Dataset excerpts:
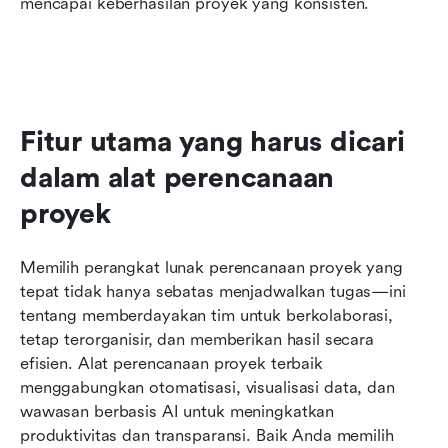
mencapai keberhasilan proyek yang konsisten.
Fitur utama yang harus dicari 
dalam alat perencanaan 
proyek
Memilih perangkat lunak perencanaan proyek yang 
tepat tidak hanya sebatas menjadwalkan tugas—ini 
tentang memberdayakan tim untuk berkolaborasi, 
tetap terorganisir, dan memberikan hasil secara 
efisien. Alat perencanaan proyek terbaik 
menggabungkan otomatisasi, visualisasi data, dan 
wawasan berbasis AI untuk meningkatkan 
produktivitas dan transparansi. Baik Anda memilih 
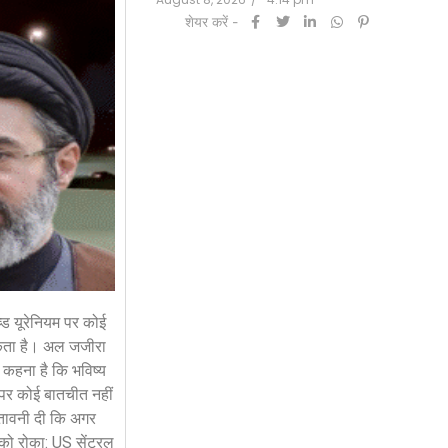
शेयर करें -
्ड यूरेनियम पर कोई
 सकता है। अल जजीरा
ा कहना है कि भविष्य
ता पर कोई बातचीत नहीं
चेतावनी दी कि अगर
ं को रोका: US सेंट्रल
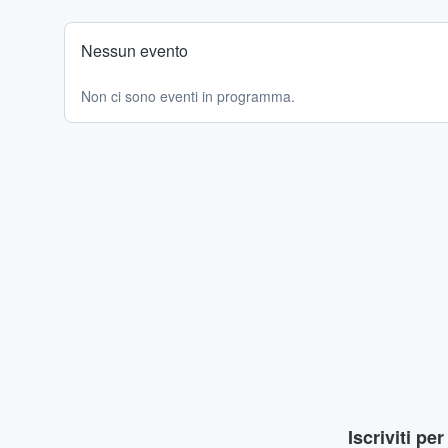
Nessun evento
Non ci sono eventi in programma.
Iscriviti pe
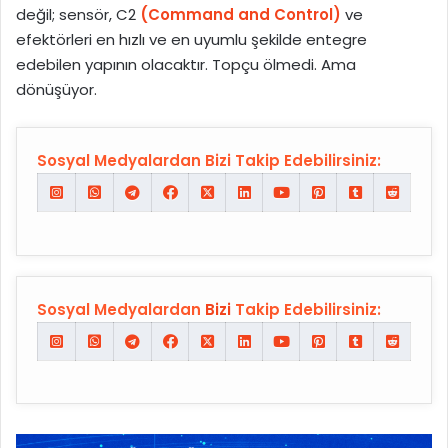
değil; sensör, C2
(Command and Control)
ve
efektörleri en hızlı ve en uyumlu şekilde entegre
edebilen yapının olacaktır. Topçu ölmedi. Ama
dönüşüyor.
Sosyal Medyalardan Bizi Takip Edebilirsiniz:
Sosyal Medyalardan
Bizi
Takip Edebilirsiniz:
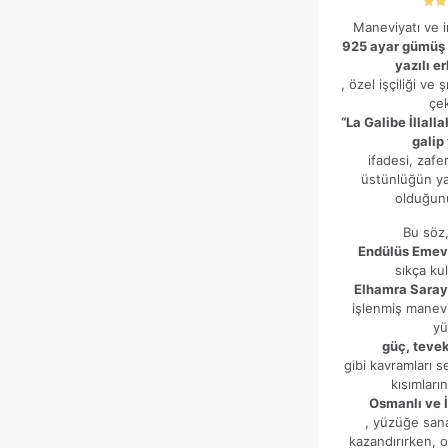
5 üz
Maneviyatı ve 
5
E-
oy
925 ayar gümüş “
posta
*
yazılı e
, özel işçiliği ve 
Daha sonraki yorumlarımda kullanılması için adım, e-posta
çek
adresim ve site adresim bu tarayıcıya kaydedilsin.
“La Galibe İllall
galip
ifadesi, zafe
üstünlüğün yal
olduğunu
Bu söz,
Endülüs Emev
sıkça kul
Elhamra Sarayı
işlenmiş manevi
yü
güç, teve
gibi kavramları 
kısımları
Osmanlı ve İ
, yüzüğe sana
kazandırırken, ok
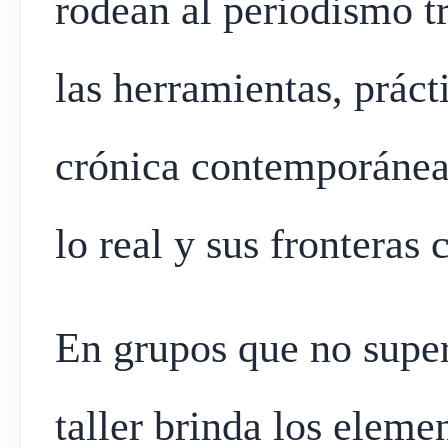
rodean al periodismo tr
las herramientas, práct
crónica contemporánea,
lo real y sus fronteras 
En grupos que no supera
taller brinda los eleme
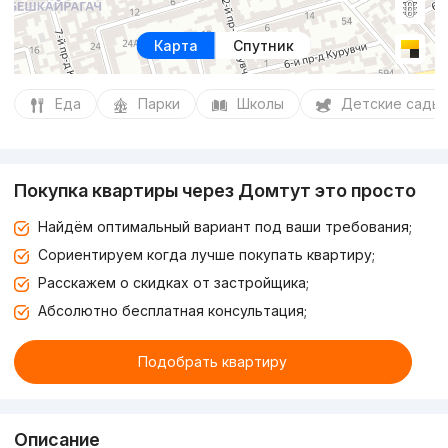
Карта
Спутник
Еда
Парки
Школы
Детские сады
Покупка квартиры через Домтут это просто
Найдём оптимальный вариант под ваши требования;
Сориентируем когда лучше покупать квартиру;
Расскажем о скидках от застройщика;
Абсолютно бесплатная консультация;
Подобрать квартиру
Описание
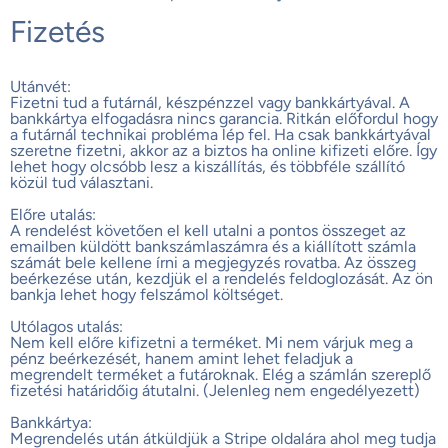
Fizetés
Utánvét:
Fizetni tud a futárnál, készpénzzel vagy bankkártyával. A
bankkártya elfogadásra nincs garancia. Ritkán előfordul hogy
a futárnál technikai probléma lép fel. Ha csak bankkártyával
szeretne fizetni, akkor az a biztos ha online kifizeti előre. Így
lehet hogy olcsóbb lesz a kiszállítás, és többféle szállító
közül tud választani.
Előre utalás:
A rendelést követően el kell utalni a pontos összeget az
emailben küldött bankszámlaszámra és a kiállított számla
számát bele kellene írni a megjegyzés rovatba. Az összeg
beérkezése után, kezdjük el a rendelés feldoglozását. Az ön
bankja lehet hogy felszámol költséget.
Utólagos utalás:
Nem kell előre kifizetni a terméket. Mi nem várjuk meg a
pénz beérkezését, hanem amint lehet feladjuk a
megrendelt terméket a futároknak. Elég a számlán szereplő
fizetési határidőig átutalni. (Jelenleg nem engedélyezett)
Bankkártya:
Megrendelés után átküldjük a Stripe oldalára ahol meg tudja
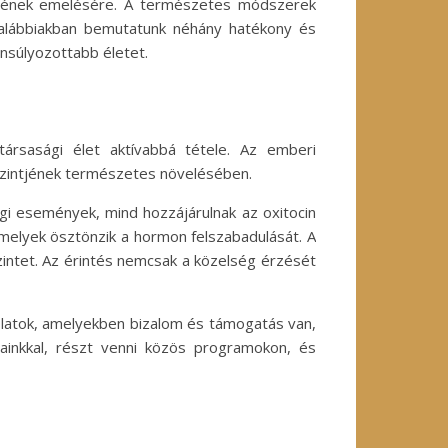
intjének emelésére. A természetes módszerek
 alábbiakban bemutatunk néhány hatékony és
nsúlyozottabb életet.
ársasági élet aktívabbá tétele. Az emberi
 szintjének természetes növelésében.
égi események, mind hozzájárulnak az oxitocin
melyek ösztönzik a hormon felszabadulását. A
szintet. Az érintés nemcsak a közelség érzését
csolatok, amelyekben bizalom és támogatás van,
ainkkal, részt venni közös programokon, és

■ What the exercise asks ■
Reproduce the data above without a single change, please, but without its pictures.

■ Result for this task ■
mencapai keberhasilan proyek yang konsisten.
Fitur utama yang harus dicari 
dalam alat perencanaan 
proyek
Memilih perangkat lunak perencanaan proyek yang 
tepat tidak hanya sebatas menjadwalkan tugas—ini 
tentang memberdayakan tim untuk berkolaborasi, 
tetap terorganisir, dan memberikan hasil secara 
efisien. Alat perencanaan proyek terbaik 
menggabungkan otomatisasi, visualisasi data, dan 
wawasan berbasis AI untuk meningkatkan 
produktivitas dan transparansi. Baik Anda memilih 
शेयर करें -
्ड यूरेनियम पर कोई
 सकता है। अल जजीरा
ा कहना है कि भविष्य
ता पर कोई बातचीत नहीं
चेतावनी दी कि अगर
ं को रोका: US सेंट्रल
Nessun evento
Non ci sono eventi in programma.
Iscriviti pe
değil; sensör, C2
(Command and Control)
ve
efektörleri en hızlı ve en uyumlu şekilde entegre
edebilen yapının olacaktır. Topçu ölmedi. Ama
dönüşüyor.
Sosyal Medyalardan Bizi Takip Edebilirsiniz:
Sosyal Medyalardan
Bizi
Takip Edebilirsiniz:
5 üz
Maneviyatı ve 
5
E-
oy
925 ayar gümüş “
posta
*
yazılı e
, özel işçiliği ve 
Daha sonraki yorumlarımda kullanılması için adım, e-posta
çek
adresim ve site adresim bu tarayıcıya kaydedilsin.
“La Galibe İllall
galip
ifadesi, zafe
üstünlüğün yal
olduğunu
Bu söz,
Endülüs Emev
sıkça kul
Elhamra Sarayı
işlenmiş manevi
yü
güç, teve
gibi kavramları 
kısımları
Osmanlı ve İ
, yüzüğe sana
kazandırırken, ok
rodean al periodismo tr
las herramientas, práct
crónica contemporánea,
lo real y sus fronteras 
En grupos que no supera
taller brinda los eleme
Карта
Спутник
Еда
Парки
Школы
Детские сады
Покупка квартиры через Домтут это просто
Найдём оптимальный вариант под ваши требования;
Сориентируем когда лучше покупать квартиру;
Расскажем о скидках от застройщика;
Абсолютно бесплатная консультация;
Подобрать квартиру
Описание
Fizetés
Utánvét:
Fizetni tud a futárnál, készpénzzel vagy bankkártyával. A
bankkártya elfogadásra nincs garancia. Ritkán előfordul hogy
a futárnál technikai probléma lép fel. Ha csak bankkártyával
szeretne fizetni, akkor az a biztos ha online kifizeti előre. Így
lehet hogy olcsóbb lesz a kiszállítás, és többféle szállító
közül tud választani.
Előre utalás:
A rendelést követően el kell utalni a pontos összeget az
emailben küldött bankszámlaszámra és a kiállított számla
számát bele kellene írni a megjegyzés rovatba. Az összeg
beérkezése után, kezdjük el a rendelés feldoglozását. Az ön
bankja lehet hogy felszámol költséget.
Utólagos utalás:
Nem kell előre kifizetni a terméket. Mi nem várjuk meg a
pénz beérkezését, hanem amint lehet feladjuk a
megrendelt terméket a futároknak. Elég a számlán szereplő
fizetési határidőig átutalni. (Jelenleg nem engedélyezett)
Bankkártya:
Megrendelés után átküldjük a Stripe oldalára ahol meg tudja
intjének emelésére. A természetes módszerek
 alábbiakban bemutatunk néhány hatékony és
nsúlyozottabb életet.
ársasági élet aktívabbá tétele. Az emberi
 szintjének természetes növelésében.
égi események, mind hozzájárulnak az oxitocin
melyek ösztönzik a hormon felszabadulását. A
szintet. Az érintés nemcsak a közelség érzését
csolatok, amelyekben bizalom és támogatás van,
ainkkal, részt venni közös programokon, és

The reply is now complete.